Also females will mate with eachother and cause a ruckus. So I will go that route. Thanks


----------



## jamesd (Jul 26, 2006)

I just have to get this off my chest. I know there are some very knowledgeable fishkeepers on this forum but I think some of them have to relax just a little. We rail against some one who has a CA cichlid with some mbuna, yet none of our tanks, I repeat none of our tanks are real representations of a fishes native environment. There are about a thousand factors that go into a fishes environment and the very fact we keep them in glass cages automatically negates us meeting some of these factors. Some of us scoff at some one that has the audacity to keep an mbuna with a convict, but yet many of us keep dither fish with a breeding pair of some cichlid. Some one may keep a group of danios with a pair of rainbow cichlids, or keep a pleco with their African cichlids, and that's ok, but put a convict with an mbuna and we break out the thumb screws. There are mbuna that are as alien to each other within lake Malawi as a convict is to a yellow lab. Because mbuna are rock bound and never cross open water for fear of predation from open water predators, you can have rock outcroppings just 200 meters apart that have different species simply because of isolation combined with thousand of years of random mutations. A hobbyist may think he has the perfect "biotope" beacuse of 3 species of mbuna he has, but in the actual lake they may never cross paths only 100 miles apart in the same lake. If that's the case, those same mbuna just as well could be 10000 miles apart and it wouldn't matter. Not to mention the fact that most of the fish we own are breeder or farm raised anyways. There is always another level of biotoping that one can undertake and yet it's still not right, whether the rocks are the wrong type, or the substrate, or the water chemistry.

I have a 75 gallon mixed community planted tank with keyhole cichlids, curviceps, and kribensis, plus various tetras, denison barbs and rainbows, essentially representing virtually every corner of the globe without ANY problems of any kind. Yet a hobbyist could attempt a 75 gallon demasoni tank with 2 dozen fish and end up with 4 fish after a couple of months but because those fish were the same species from the same lake, that's ok??? I have seen shell dweller tanyanikan set-ups using rasboras as dithers with beautiful results. I guess what I'm trying to say is there is no magical formula. It's all about appropriate tank maintenance (filtration, water changes, and the like) and enjoying the hobby. Certainly there are some combinations that are recipes for disasters ie. adding africans to a discus tank, or mixing large predators with a school of neon tetras, but I think we all have to except that many nontraditional set-ups work, and work well.

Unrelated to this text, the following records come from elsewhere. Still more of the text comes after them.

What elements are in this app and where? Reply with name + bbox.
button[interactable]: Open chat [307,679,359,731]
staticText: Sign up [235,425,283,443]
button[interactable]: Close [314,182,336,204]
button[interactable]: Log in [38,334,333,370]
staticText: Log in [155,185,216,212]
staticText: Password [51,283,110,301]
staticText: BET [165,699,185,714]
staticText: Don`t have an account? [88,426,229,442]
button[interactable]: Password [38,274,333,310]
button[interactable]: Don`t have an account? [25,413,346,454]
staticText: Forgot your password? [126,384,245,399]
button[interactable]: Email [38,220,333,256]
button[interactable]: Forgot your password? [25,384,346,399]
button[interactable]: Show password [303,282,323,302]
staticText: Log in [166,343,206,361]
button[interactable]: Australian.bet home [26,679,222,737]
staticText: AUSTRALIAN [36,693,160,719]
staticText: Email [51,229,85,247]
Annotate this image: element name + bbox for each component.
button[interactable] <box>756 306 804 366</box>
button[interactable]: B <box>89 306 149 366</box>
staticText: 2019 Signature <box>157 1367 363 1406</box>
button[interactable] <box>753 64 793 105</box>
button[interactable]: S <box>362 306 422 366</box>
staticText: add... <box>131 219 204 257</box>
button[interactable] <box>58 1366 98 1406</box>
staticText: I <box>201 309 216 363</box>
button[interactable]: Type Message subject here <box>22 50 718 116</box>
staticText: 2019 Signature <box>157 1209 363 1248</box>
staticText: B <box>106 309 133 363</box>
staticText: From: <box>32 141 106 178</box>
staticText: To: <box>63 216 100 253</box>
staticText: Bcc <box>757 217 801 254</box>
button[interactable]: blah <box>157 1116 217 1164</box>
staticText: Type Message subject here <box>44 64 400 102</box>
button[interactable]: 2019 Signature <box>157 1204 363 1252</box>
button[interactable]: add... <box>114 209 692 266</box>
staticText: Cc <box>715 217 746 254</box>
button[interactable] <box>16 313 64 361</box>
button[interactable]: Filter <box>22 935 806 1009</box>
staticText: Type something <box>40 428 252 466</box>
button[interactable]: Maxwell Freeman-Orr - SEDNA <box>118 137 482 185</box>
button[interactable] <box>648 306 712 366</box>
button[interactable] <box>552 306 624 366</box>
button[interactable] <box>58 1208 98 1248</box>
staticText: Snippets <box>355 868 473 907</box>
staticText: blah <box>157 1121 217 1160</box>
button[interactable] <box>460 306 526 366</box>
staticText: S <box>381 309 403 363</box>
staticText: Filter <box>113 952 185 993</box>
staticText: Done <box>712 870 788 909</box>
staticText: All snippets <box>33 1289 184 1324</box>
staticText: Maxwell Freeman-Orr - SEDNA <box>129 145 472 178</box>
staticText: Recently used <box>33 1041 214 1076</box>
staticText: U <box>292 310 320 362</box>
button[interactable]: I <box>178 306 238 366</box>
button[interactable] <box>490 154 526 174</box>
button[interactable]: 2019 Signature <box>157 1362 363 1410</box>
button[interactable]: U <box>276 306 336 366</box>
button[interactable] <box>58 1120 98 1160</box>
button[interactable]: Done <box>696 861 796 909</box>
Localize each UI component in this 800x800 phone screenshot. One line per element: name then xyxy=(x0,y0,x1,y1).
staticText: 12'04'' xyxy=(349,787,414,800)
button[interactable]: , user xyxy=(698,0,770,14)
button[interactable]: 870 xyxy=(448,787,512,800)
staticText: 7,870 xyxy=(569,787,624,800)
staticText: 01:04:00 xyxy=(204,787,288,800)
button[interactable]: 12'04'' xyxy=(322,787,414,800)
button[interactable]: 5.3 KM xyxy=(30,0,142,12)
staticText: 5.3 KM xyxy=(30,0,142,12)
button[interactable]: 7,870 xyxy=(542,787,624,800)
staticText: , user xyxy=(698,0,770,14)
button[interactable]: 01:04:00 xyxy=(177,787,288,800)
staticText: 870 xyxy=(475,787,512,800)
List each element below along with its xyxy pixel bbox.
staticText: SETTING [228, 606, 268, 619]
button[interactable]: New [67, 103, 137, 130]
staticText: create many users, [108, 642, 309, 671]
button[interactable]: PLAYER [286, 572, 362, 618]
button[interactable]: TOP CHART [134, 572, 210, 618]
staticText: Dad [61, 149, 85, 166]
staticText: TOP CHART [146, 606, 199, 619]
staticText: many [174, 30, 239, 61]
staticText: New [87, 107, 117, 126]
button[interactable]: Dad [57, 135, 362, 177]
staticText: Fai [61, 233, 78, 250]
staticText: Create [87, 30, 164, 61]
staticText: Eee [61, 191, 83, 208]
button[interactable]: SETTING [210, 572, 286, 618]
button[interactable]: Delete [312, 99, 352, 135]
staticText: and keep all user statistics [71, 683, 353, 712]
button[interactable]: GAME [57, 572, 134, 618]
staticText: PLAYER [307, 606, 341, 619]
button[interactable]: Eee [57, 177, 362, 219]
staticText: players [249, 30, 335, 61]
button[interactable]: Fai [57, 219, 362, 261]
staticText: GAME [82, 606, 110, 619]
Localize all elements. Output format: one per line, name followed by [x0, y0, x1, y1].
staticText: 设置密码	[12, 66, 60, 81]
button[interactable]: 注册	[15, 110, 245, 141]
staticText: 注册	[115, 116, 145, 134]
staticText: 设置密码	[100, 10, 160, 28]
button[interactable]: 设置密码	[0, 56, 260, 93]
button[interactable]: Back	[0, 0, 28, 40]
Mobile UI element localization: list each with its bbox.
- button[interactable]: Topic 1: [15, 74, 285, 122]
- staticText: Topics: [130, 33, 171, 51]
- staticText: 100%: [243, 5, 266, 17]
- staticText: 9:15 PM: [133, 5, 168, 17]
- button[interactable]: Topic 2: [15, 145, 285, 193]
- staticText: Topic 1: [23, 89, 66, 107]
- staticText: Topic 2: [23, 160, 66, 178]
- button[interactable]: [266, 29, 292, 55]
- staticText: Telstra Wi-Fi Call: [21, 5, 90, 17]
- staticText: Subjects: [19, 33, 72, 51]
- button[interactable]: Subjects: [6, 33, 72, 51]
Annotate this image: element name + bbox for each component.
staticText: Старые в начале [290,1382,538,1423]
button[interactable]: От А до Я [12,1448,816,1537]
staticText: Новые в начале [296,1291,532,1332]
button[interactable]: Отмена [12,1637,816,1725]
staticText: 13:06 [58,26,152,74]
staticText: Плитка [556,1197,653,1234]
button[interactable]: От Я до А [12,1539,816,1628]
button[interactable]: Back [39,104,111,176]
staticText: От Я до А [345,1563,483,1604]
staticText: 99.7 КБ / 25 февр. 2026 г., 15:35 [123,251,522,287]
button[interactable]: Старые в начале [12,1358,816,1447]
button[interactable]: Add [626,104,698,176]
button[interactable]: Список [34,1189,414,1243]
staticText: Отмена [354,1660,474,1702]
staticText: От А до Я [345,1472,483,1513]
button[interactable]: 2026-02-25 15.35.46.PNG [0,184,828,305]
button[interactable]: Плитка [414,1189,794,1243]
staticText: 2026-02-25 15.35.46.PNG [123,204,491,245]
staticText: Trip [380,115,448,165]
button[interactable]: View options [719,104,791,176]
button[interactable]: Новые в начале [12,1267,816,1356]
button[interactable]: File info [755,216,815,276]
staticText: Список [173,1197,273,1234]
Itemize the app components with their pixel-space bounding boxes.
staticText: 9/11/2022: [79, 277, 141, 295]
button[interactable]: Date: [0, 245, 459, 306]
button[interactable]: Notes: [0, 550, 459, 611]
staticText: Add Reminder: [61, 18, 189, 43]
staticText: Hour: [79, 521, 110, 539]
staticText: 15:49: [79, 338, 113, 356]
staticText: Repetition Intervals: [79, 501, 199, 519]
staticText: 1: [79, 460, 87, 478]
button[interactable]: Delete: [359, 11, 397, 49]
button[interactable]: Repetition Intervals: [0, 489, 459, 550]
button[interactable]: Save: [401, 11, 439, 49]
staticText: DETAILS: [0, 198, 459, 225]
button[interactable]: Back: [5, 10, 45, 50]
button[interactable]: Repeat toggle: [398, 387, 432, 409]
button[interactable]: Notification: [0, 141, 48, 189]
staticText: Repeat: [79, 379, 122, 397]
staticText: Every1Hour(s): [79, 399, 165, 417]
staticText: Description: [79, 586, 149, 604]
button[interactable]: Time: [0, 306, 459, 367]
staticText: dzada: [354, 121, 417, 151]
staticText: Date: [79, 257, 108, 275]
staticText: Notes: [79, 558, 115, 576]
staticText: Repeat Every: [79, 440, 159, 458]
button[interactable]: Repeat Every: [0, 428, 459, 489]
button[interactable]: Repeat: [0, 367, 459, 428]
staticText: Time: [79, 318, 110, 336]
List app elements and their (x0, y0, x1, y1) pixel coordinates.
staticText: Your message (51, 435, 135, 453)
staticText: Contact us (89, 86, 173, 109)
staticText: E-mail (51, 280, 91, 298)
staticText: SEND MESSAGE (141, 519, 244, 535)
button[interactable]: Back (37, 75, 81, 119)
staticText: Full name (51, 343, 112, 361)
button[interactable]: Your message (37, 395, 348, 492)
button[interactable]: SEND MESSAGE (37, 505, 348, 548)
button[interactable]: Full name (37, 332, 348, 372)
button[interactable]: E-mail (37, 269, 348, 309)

Some of the criticism I see on these posts are unwarranted and unfounded, especially since the original posting made no request for such criticism. If a person asks for criticism or opinions on certain stocking schemes, then we should give our opinions. But when a person is nice enough to share his tank with us and we jump all over them, we potentially lose a valuable member of this forum. Many times I see a person that wants to share a picture of a cichlid and the next 5 posts dispute the species, or tell the person it's a hybrid, or state that "that fish looks hormoned" when all the hobbyist wanted to do was share his fish with the rest of us. If the person asks for species id that's one thing, but otherwise we need to get off our pedastals. Most of us are not ichthyologists or Ad Konigs.....Oh, even he recommends the keeping of the horse face loach as the perfect scavenger fish for African tanks....


----------



## terd ferguson (Jul 31, 2007)

Yeah, what he said, lol. Well put jamesd. :thumb:

I'm still waiting on some pics or that video. 8)


----------



## OceanDevil (Jul 17, 2005)

I may have to use youtube for the videos, photobucket wont let me upload files over 100 mb.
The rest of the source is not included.